The AIDS czar post, for example, created during the Clinton administration, has never risen much above being a figurehead position, and already Evertz has been criticized for not having any real leverage. Meanwhile, below the media's radar, Bush last month made 24 appointments to the Presidential Advisory Council on HIV/AIDS. Unlike the AIDS czar, the council acts fairly independently, releasing reports that could be potentially embarrassing to the administration. Bush appointed far-right former Oklahoma congressman Tom Coburn?a fierce abstinence-only devotee who railed against condoms while in Congress?as the council's cochair, along with Louis Sullivan, who was Health and Human Services secretary under Bush the elder. Sullivan often bowed to religious extremists when it came to AIDS. There is "a heavy influence of religious representation [on the council] and people whose policy is clearly an abstinence-only approach," noted Maureen O'Leary of the Gay and Lesbian Medical Association, a gay doctors' group.

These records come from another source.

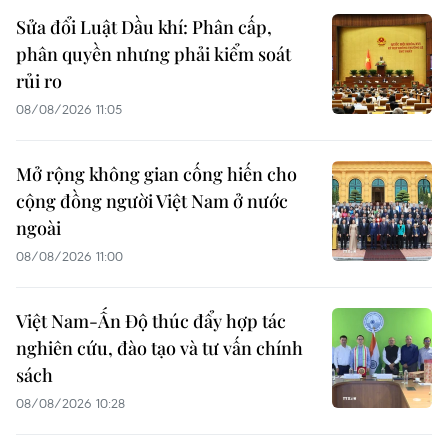
Sửa đổi Luật Dầu khí: Phân cấp,
phân quyền nhưng phải kiểm soát
rủi ro
08/08/2026 11:05
Mở rộng không gian cống hiến cho
cộng đồng người Việt Nam ở nước
ngoài
08/08/2026 11:00
Việt Nam-Ấn Độ thúc đẩy hợp tác
nghiên cứu, đào tạo và tư vấn chính
sách
08/08/2026 10:28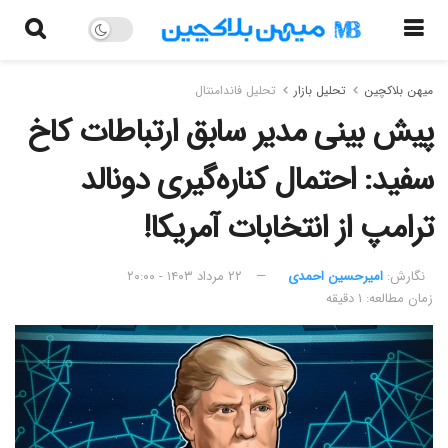
میهن بلاکچین
تحلیل بازار
تحلیل فاندامنتال
پیش بینی مدیر سابق ارتباطات کاخ
سفید: احتمال کناره‌‌گیری دونالد
ترامپ از انتخابات آمریکا!
نگارش:‌
امیرحسین احمدی
۲۲ مرداد ۱۴۰۳ - ۲۰:۰۰
زمان مطالعه: ۱ دقیقه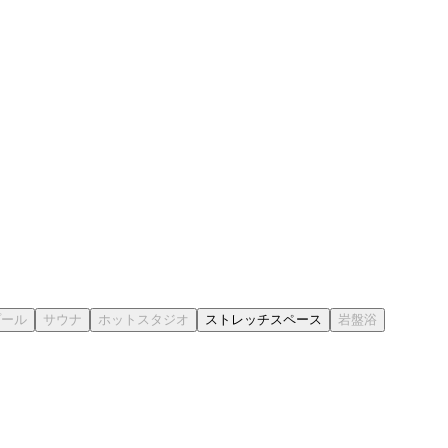
ストレッチスペース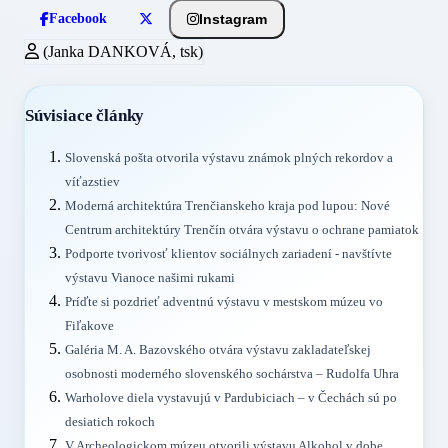
Instagram
Facebook
(Janka DANKOVÁ, tsk)
Súvisiace články
Slovenská pošta otvorila výstavu známok plných rekordov a
víťazstiev
Moderná architektúra Trenčianskeho kraja pod lupou: Nové
Centrum architektúry Trenčín otvára výstavu o ochrane pamiatok
Podporte tvorivosť klientov sociálnych zariadení - navštívte
výstavu Vianoce našimi rukami
Príďte si pozdrieť adventnú výstavu v mestskom múzeu vo
Fiľakove
Galéria M. A. Bazovského otvára výstavu zakladateľskej
osobnosti moderného slovenského sochárstva – Rudolfa Uhra
Warholove diela vystavujú v Pardubiciach – v Čechách sú po
desiatich rokoch
V Archeologickom múzeu otvorili výstavu Alkohol v dobe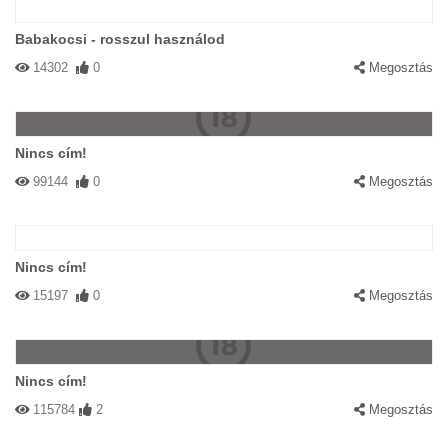
Babakocsi - rosszul használod
14302
0
Megosztás
Nincs cím!
99144
0
Megosztás
Nincs cím!
15197
0
Megosztás
Nincs cím!
115784
2
Megosztás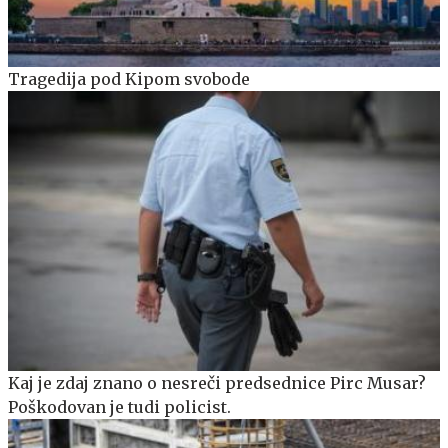
Tragedija pod Kipom svobode
Kaj je zdaj znano o nesreči predsednice Pirc Musar?
Poškodovan je tudi policist.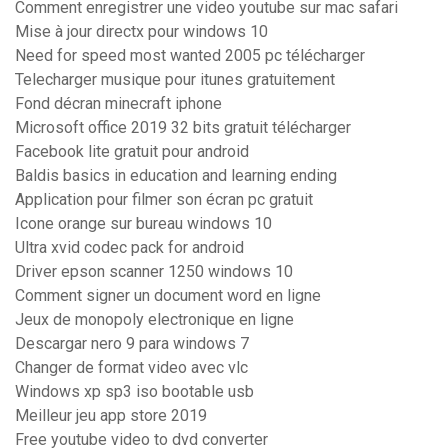
Comment enregistrer une video youtube sur mac safari
Mise à jour directx pour windows 10
Need for speed most wanted 2005 pc télécharger
Telecharger musique pour itunes gratuitement
Fond décran minecraft iphone
Microsoft office 2019 32 bits gratuit télécharger
Facebook lite gratuit pour android
Baldis basics in education and learning ending
Application pour filmer son écran pc gratuit
Icone orange sur bureau windows 10
Ultra xvid codec pack for android
Driver epson scanner 1250 windows 10
Comment signer un document word en ligne
Jeux de monopoly electronique en ligne
Descargar nero 9 para windows 7
Changer de format video avec vlc
Windows xp sp3 iso bootable usb
Meilleur jeu app store 2019
Free youtube video to dvd converter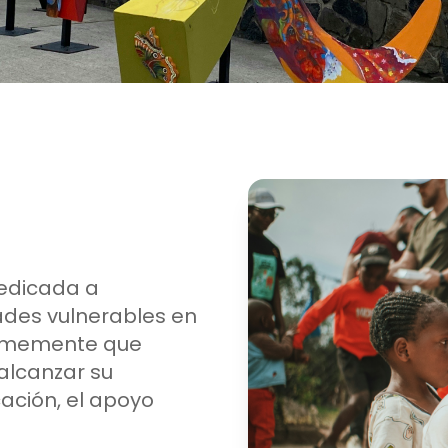
dedicada a
ades vulnerables en
irmemente que
alcanzar su
ación, el apoyo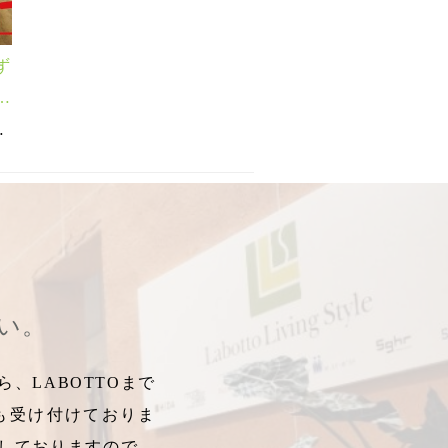
ず
ぽ
ム
ーサンキャッチャー
開運
,
スワロフスキー
,
福福ワイプ
,
,
,
2020年
キッチンワイプ
スワロフスキークリスタル
,
開運
,
,
スギ
運試し
,
北欧アイテム
,
ネズミグッズ
,
お部屋のインテリア
,
阿部真由美
,
正月
,
さい。
、LABOTTOまで
も受け付けておりま
しておりますので、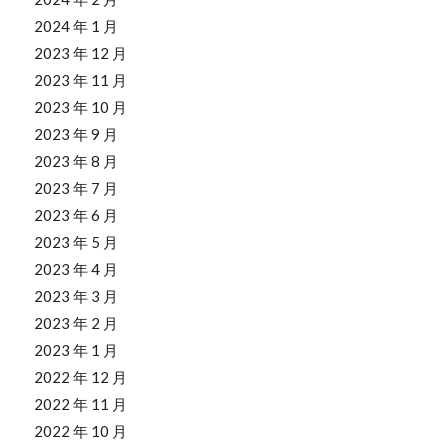
2024 年 1 月
2023 年 12 月
2023 年 11 月
2023 年 10 月
2023 年 9 月
2023 年 8 月
2023 年 7 月
2023 年 6 月
2023 年 5 月
2023 年 4 月
2023 年 3 月
2023 年 2 月
2023 年 1 月
2022 年 12 月
2022 年 11 月
2022 年 10 月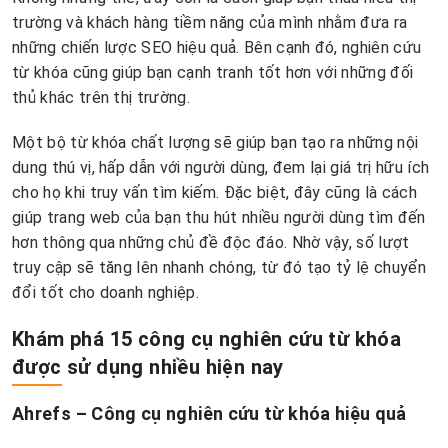
trường và khách hàng tiềm năng của mình nhằm đưa ra
những chiến lược SEO hiệu quả. Bên cạnh đó, nghiên cứu
từ khóa cũng giúp bạn cạnh tranh tốt hơn với những đối
thủ khác trên thị trường.
Một bộ từ khóa chất lượng sẽ giúp bạn tạo ra những nội
dung thú vị, hấp dẫn với người dùng, đem lại giá trị hữu ích
cho họ khi truy vấn tìm kiếm. Đặc biệt, đây cũng là cách
giúp trang web của bạn thu hút nhiều người dùng tìm đến
hơn thông qua những chủ đề độc đáo. Nhờ vậy, số lượt
truy cập sẽ tăng lên nhanh chóng, từ đó tạo tỷ lệ chuyển
đổi tốt cho doanh nghiệp.
Khám phá 15 công cụ nghiên cứu từ khóa
đượ
c sử dụng nhiều hiện nay
Ahrefs – Công cụ nghiên cứu từ khóa hiệu quả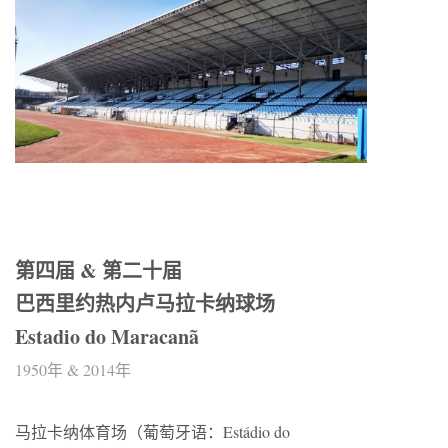
第四届 & 第二十届
巴西里约热内卢马拉卡纳球场
Estadio do Maracanã
1950年 & 2014年
马拉卡纳体育场（葡萄牙语：Estádio do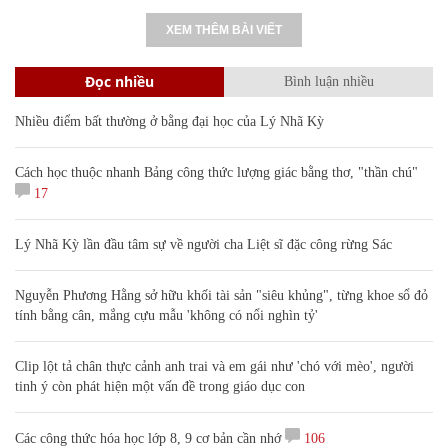
XEM THÊM BÀI VIẾT
Đọc nhiều
Bình luận nhiều
Nhiều điểm bất thường ở bằng đại học của Lý Nhã Kỳ
Cách học thuộc nhanh Bảng công thức lượng giác bằng thơ, "thần chú"
17
Lý Nhã Kỳ lần đầu tâm sự về người cha Liệt sĩ đặc công rừng Sác
Nguyễn Phương Hằng sở hữu khối tài sản "siêu khủng", từng khoe sổ đỏ
tính bằng cân, mắng cựu mẫu 'không có nổi nghìn tỷ'
Clip lột tả chân thực cảnh anh trai và em gái như 'chó với mèo', người
tinh ý còn phát hiện một vấn đề trong giáo dục con
Các công thức hóa học lớp 8, 9 cơ bản cần nhớ
106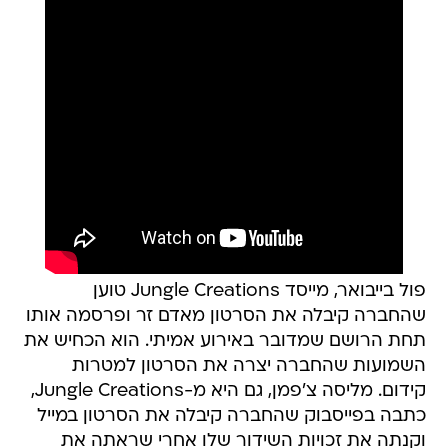
פול בייבואר, מייסד Jungle Creations טוען
שהחברה קיבלה את הסרטון מאדם זר ופרסמה אותו
תחת הרושם שמדובר באירוע אמיתי. הוא הכחיש את
השמועות שהחברה יצרה את הסרטון למטרות
קידום. מליסה צ'פמן, גם היא מ-Jungle Creations,
כתבה בפייסבוק שהחברה קיבלה את הסרטון במייל
וקנתה את זכויות השידור שלו אחרי שראתה את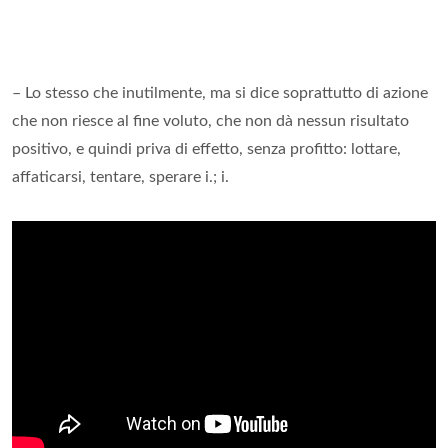
– Lo stesso che inutilmente, ma si dice soprattutto di azione
che non riesce al fine voluto, che non dà nessun risultato
positivo, e quindi priva di effetto, senza profitto: lottare,
affaticarsi, tentare, sperare i.; i.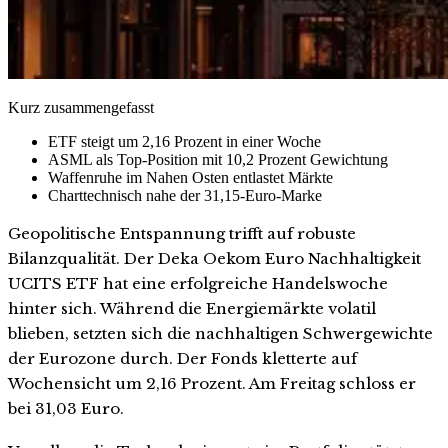
Kurz zusammengefasst
ETF steigt um 2,16 Prozent in einer Woche
ASML als Top-Position mit 10,2 Prozent Gewichtung
Waffenruhe im Nahen Osten entlastet Märkte
Charttechnisch nahe der 31,15-Euro-Marke
Geopolitische Entspannung trifft auf robuste
Bilanzqualität. Der Deka Oekom Euro Nachhaltigkeit
UCITS ETF hat eine erfolgreiche Handelswoche
hinter sich. Während die Energiemärkte volatil
blieben, setzten sich die nachhaltigen Schwergewichte
der Eurozone durch. Der Fonds kletterte auf
Wochensicht um 2,16 Prozent. Am Freitag schloss er
bei 31,03 Euro.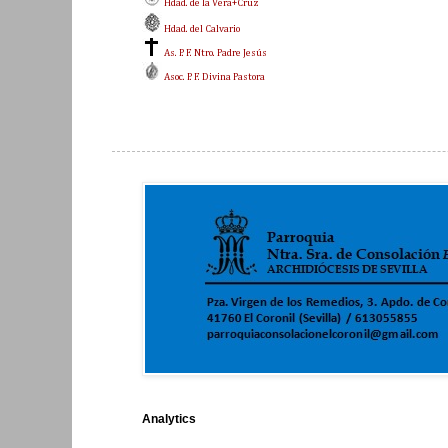
Hdad. de la Vera+Cruz
Hdad. del Calvario
As. P. F. Ntro. Padre Jesús
Asoc. P. F. Divina Pastora
Analytics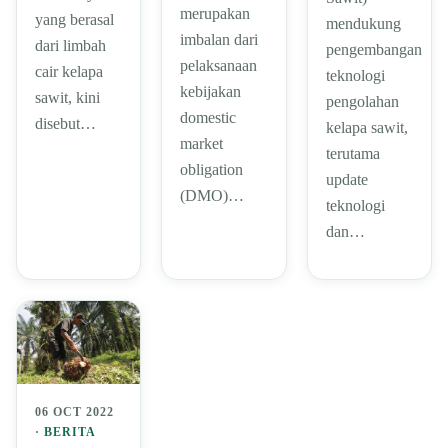
merupakan
yang berasal
mendukung
imbalan dari
dari limbah
pengembangan
pelaksanaan
cair kelapa
teknologi
kebijakan
sawit, kini
pengolahan
domestic
disebut…
kelapa sawit,
market
terutama
obligation
update
(DMO)…
teknologi
dan…
06 OCT 2022
·
BERITA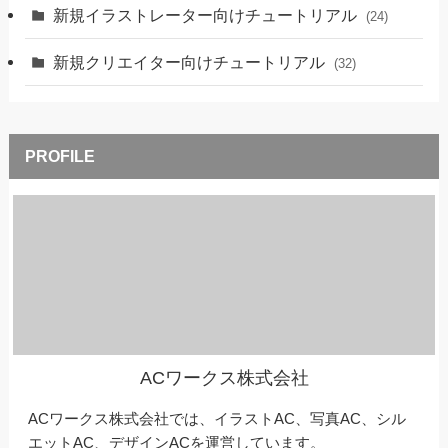
新規イラストレーター向けチュートリアル
(24)
新規クリエイター向けチュートリアル
(32)
ACワークス株式会社
ACワークス株式会社では、イラストAC、写真AC、シル
エットAC、デザインACを運営しています。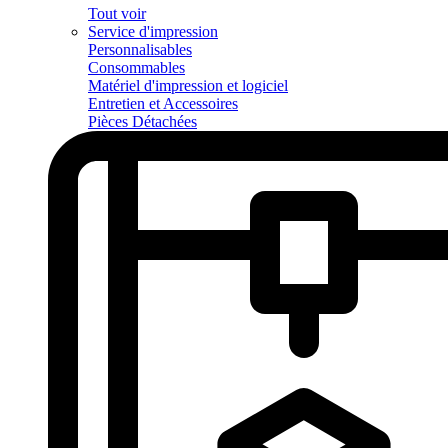
Tout voir
Service d'impression
Personnalisables
Consommables
Matériel d'impression et logiciel
Entretien et Accessoires
Pièces Détachées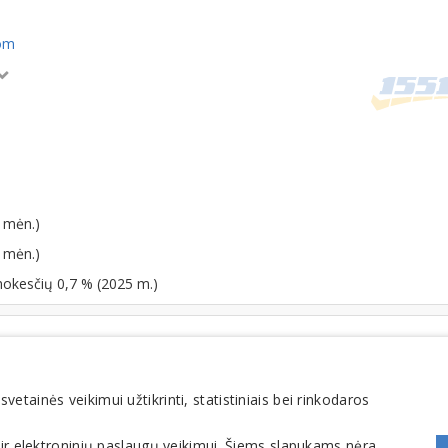
om
 mėn.)
 mėn.)
mokesčių 0,7 % (2025 m.)
Tara, pakuotė, pakavimo įranga
Padėklai
tainės veikimui užtikrinti, statistiniais bei rinkodaros
 ir elektroninių paslaugų veikimui. Šiems slapukams nėra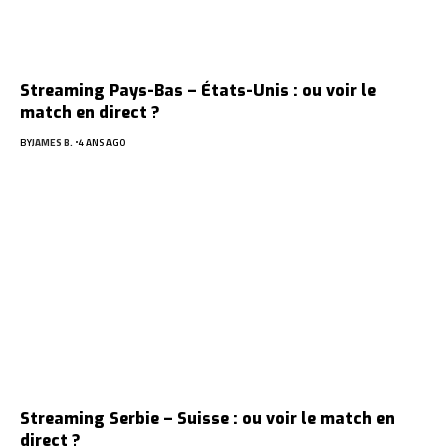
Streaming Pays-Bas – États-Unis : ou voir le
match en direct ?
BY
JAMES B.
4 ANS AGO
Streaming Serbie – Suisse : ou voir le match en
direct ?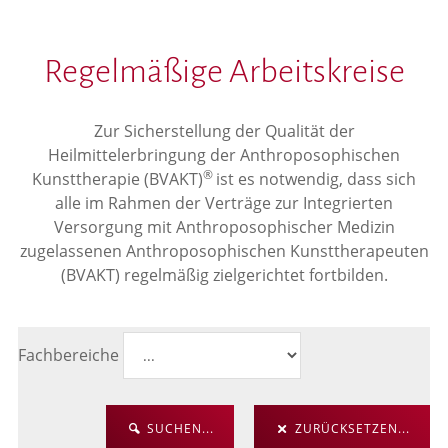
Regelmäßige Arbeitskreise
Zur Sicherstellung der Qualität der
Heilmittelerbringung der Anthroposophischen
®
Kunsttherapie (BVAKT)
ist es notwendig, dass sich
alle im Rahmen der Verträge zur Integrierten
Versorgung mit Anthroposophischer Medizin
zugelassenen Anthroposophischen Kunsttherapeuten
(BVAKT) regelmäßig zielgerichtet fortbilden.
Fachbereiche
SUCHEN...
ZURÜCKSETZEN...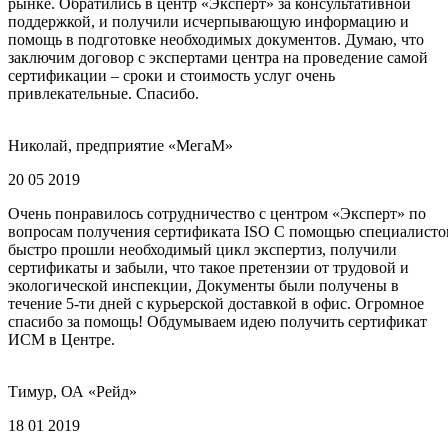
рынке. Обратились в центр «Эксперт» за консультативной
поддержкой, и получили исчерпывающую информацию и
помощь в подготовке необходимых документов. Думаю, что
заключим договор с экспертами центра на проведение самой
сертификации – сроки и стоимость услуг очень
привлекательные. Спасибо.
Николай, предприятие «МегаМ»
20 05 2019
Очень понравилось сотрудничество с центром «Эксперт» по
вопросам получения сертификата ISO С помощью специалисто
быстро прошли необходимый цикл экспертиз, получили
сертификаты и забыли, что такое претензии от трудовой и
экологической инспекции, Документы были получены в
течение 5-ти дней с курьерской доставкой в офис. Огромное
спасибо за помощь! Обдумываем идею получить сертификат
ИСМ в Центре.
Тимур, ОА «Рейд»
18 01 2019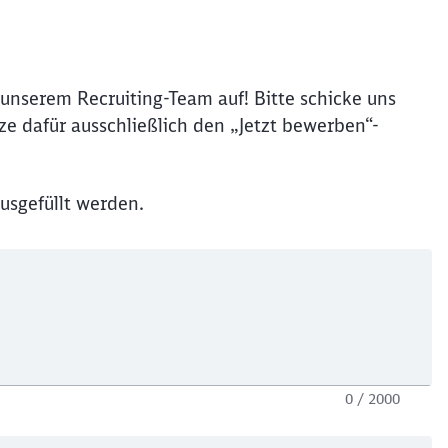
unserem Recruiting-Team auf! Bitte schicke uns
e dafür ausschließlich den „Jetzt bewerben“-
usgefüllt werden.
0 / 2000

Several openly gay men were also appointed to the council, but three of them are loyal political operatives: Bush friend and Big Tobacco p.r. huckster Charles Francis, and two prominent Log Cabin Republicans. Clinton's AIDS advisory council, which included more medical professionals, cast a no-confidence vote in him in 1998, in a blistering critique of his policies?and Clinton had done a lot more on AIDS than Bush is calling for at the moment. It's hard to believe that this council would ever be similarly critical of Bush.
While he's proposed that military spending skyrocket, Bush's proposed spending domestically on AIDS hasn't gone up as the epidemic surges in the African-American and Latino communities. His pledge of $250 million to the international AIDS fund has practically been laughed at, with some activists noting that even House Republicans have been more generous in the past. In terms of prevention, the proposed 2003 budget calls for $135 million for abstinence-only programs, up $33 million from the 2002 budget, and of course nothing for condom education programs. Seventy-three million dollars of the total, according to a report by Tom Musbach on Gay.com, is proposed for the Community-Based Abstinence Education Program, which backs community groups that agree not to give participating adolescents "any other education regarding sexual conduct in the same setting."
Powell's remarks created quite a media spectacle and gave the impression that the Bush administration is open to different approaches, which surely comforted moderates. But when it comes to the actual Bush AIDS policy, the right-wing agenda is firmly ensconced.